Proving Big-$\Theta$ if and only if Big-$O$ and Big-$\Omega$ Given the definitions of Big-$O$ and Big-$\Omega$, I'd like to prove that $f(n) = \Theta(g(n))$ if and only if $f(n) = O(g(n))$ and $f(n) = \Omega(g(n))$.
Here's what I've come up with, but I'm not sure it's a rigorous proof, or even correct.
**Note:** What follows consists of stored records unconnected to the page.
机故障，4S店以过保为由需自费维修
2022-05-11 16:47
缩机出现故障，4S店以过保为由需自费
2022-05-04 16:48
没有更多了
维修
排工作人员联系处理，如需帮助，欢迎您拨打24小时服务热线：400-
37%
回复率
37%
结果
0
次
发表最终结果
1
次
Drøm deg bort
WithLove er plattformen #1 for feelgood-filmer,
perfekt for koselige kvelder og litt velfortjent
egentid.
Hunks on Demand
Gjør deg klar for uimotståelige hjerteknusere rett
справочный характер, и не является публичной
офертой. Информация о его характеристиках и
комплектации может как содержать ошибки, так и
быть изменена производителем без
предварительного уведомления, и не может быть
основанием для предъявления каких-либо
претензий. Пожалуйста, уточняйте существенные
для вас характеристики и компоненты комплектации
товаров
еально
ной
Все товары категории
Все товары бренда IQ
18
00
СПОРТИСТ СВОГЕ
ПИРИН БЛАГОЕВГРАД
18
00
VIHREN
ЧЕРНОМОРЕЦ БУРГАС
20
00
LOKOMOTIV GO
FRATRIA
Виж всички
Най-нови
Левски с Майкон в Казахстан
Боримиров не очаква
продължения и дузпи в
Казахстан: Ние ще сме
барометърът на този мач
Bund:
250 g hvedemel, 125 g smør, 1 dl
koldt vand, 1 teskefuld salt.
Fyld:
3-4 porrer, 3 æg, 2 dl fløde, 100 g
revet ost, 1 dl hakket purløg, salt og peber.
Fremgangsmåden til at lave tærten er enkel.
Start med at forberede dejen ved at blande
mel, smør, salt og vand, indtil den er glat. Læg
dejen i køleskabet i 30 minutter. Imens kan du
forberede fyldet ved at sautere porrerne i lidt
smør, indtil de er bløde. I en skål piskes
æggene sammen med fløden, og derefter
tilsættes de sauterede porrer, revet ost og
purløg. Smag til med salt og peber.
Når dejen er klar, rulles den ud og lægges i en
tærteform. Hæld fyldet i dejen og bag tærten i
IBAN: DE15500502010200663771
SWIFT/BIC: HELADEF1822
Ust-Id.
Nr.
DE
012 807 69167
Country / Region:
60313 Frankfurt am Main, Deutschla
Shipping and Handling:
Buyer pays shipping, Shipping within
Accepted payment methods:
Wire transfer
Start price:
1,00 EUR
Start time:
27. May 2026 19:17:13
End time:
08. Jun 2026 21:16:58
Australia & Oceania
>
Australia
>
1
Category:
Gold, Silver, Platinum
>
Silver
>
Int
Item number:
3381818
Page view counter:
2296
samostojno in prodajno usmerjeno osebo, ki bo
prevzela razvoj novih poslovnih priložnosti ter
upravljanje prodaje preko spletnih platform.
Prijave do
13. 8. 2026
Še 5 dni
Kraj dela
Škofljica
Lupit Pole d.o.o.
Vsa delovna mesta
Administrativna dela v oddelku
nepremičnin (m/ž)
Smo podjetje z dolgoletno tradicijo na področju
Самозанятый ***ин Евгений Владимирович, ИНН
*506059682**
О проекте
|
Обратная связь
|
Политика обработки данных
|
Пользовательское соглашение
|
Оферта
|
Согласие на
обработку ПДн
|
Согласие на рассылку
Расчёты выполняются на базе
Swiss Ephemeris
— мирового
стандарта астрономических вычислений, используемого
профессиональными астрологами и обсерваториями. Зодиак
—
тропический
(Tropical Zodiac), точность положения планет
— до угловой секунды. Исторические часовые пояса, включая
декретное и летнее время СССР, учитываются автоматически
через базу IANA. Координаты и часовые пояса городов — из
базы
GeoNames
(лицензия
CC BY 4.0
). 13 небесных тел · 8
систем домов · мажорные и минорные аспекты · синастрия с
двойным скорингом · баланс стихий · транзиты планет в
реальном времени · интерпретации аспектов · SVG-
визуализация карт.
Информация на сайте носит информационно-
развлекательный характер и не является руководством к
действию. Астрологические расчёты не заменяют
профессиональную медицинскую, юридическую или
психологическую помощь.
I'm looking for comments on both the structure and style of my proof as well as correctness.
Proof by contradiction.
Suppose $f(n) = \Theta(g(n))$ and either $f(n) \ne O(g(n))$ or $f(n) \ne \Omega(g(n))$. 
By the definition of $\Theta$,
$0 \le c_1 g(n) \le f(n) \le c_2 g(n)$
For some positive constants $c_1$, $c_2$, and $n > n_0$.
But it was given that $f(n) \ne O(g(n))$, which means there exist no positive constants $c$, $n_0$ such that for all $n>n_0$,
$0 \le f(n) \le c \cdot g(n)$
Which is a contradiction. $\blacksquare$
 A: To prove an if and only if statement, you must prove that $p \to q$ and $q\to p$.  Applied to your statement, you must prove that:
$$f(n) = \Theta(g(n)) \implies f(n) = \mathcal{O}(g(n)) \wedge f(n)=\Omega(g(n)) \tag{1}$$
...and...
$$f(n) = \mathcal{O}(g(n)) \wedge f(n)=\Omega(g(n))\implies f(n) = \Theta(g(n)) \tag{2}$$
Your proof only deals with the second case, and is therefore incomplete.
Also, I must ask, why did you go with a proof by contradiction for part 1?  It appears that a direct proof would suffice:

Let $f$ and $g$ be functions, such that $f(n) = \Theta(g(n))$.
By definition of $\Theta$, there exist positive constants $k_1$ and $k_2$ such that, for sufficiently large $n$:
  $$k_1\cdot |g(n)| \le |f(n)| \le k_2\cdot |g(n)|$$
Thus, for sufficiently large $n$:
  $$|f(n)| \le k_2|g(n)|$$
  Therefore $f(n) = \mathcal{O}(g(n))$ by definition.
And, for sufficiently large $n$:
  $$k_1|g(n)| \le |f(n)| $$
  Therefore $f(n) = \Omega(g(n))$ by definition.
  $$\blacksquare$$

Still, part 2 needs to be proven for it to be an if and only if.